Using CV Explainers

What are CV Explainers

Explainers are algorithms explaining the decisions made by AI models. MindSpore XAI currently provides 7 explainers for image classification scenario. Saliency maps (or heatmaps) are the outputs, their brightness represents the importance of the corresponding regions on the original image.

A saliency map overlay on top of the original image:

saliency_overlay

There are 2 categories of explainers: gradient-based and perturbation-based. The gradient-based explainers rely on the backpropagation method to compute the pixel importance while the perturbation-based explainers exploit random perturbations on the original images.
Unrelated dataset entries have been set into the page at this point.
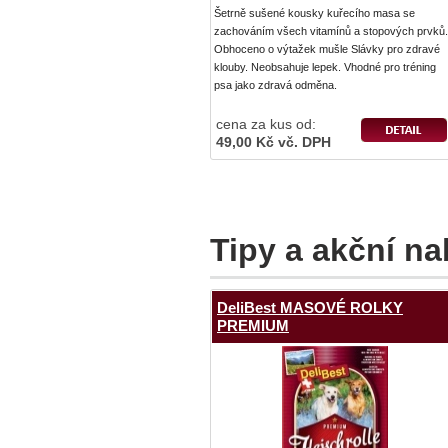
Šetrně sušené kousky kuřecího masa se
zachováním všech vitamínů a stopových prvků.
Obhoceno o výtažek mušle Slávky pro zdravé
klouby. Neobsahuje lepek. Vhodné pro tréning
psa jako zdravá odměna.
cena za kus od:
49,00 Kč vč. DPH
Tipy a akční na
DeliBest MASOVÉ ROLKY
PREMIUM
Explainer	Category	PYNATIVE_MODE	GRAPH_MODE
Gradient	gradient	Supported	Supported
GradCAM	gradient	Supported
GuidedBackprop	gradient	Supported
Deconvolution	gradient	Supported
Occlusion	perturbation	Supported	Supported
RISE	perturbation	Supported	Supported
RISEPlus	perturbation	Supported

Preparations

Downloading Data Package and Model

First of all, we have to download the data package and put it underneath the xai/examples/ directory of a local XAI source package:

wget https://mindspore-website.obs.myhuaweicloud.com/notebook/datasets/xai/xai_examples_data.tar.gz
tar -xf xai_examples_data.tar.gz

git clone https://gitee.com/mindspore/xai
mv xai_examples_data xai/examples/

xai/examples/ files:

xai/examples/
├── xai_examples_data/
│    ├── ckpt/
│    │    ├── resent50.ckpt
│    ├── train/
│    └── test/
├── common/
│    ├── dataset.py
│    └── resnet.py
├── using_cv_explainers.py
├── using_rise_plus.py
└── using_cv_benchmarks.py

xai_examples_data/: The extracted data package.
xai_examples_data/ckpt/resent50.ckpt: ResNet50 checkpoint file.
xai_examples_data/test: Test dataset.
xai_examples_data/train: Training dataset.
common/dataset.py: Dataset loader.
common/resnet.py: ResNet model definitions.
using_cv_explainers.py: Example of using explainers.
using_rise_plus.py: Example of using RISEPlus explainer. The usage is different from that of other interpreters.
using_cv_benchmarks.py: Example of using benchmarks.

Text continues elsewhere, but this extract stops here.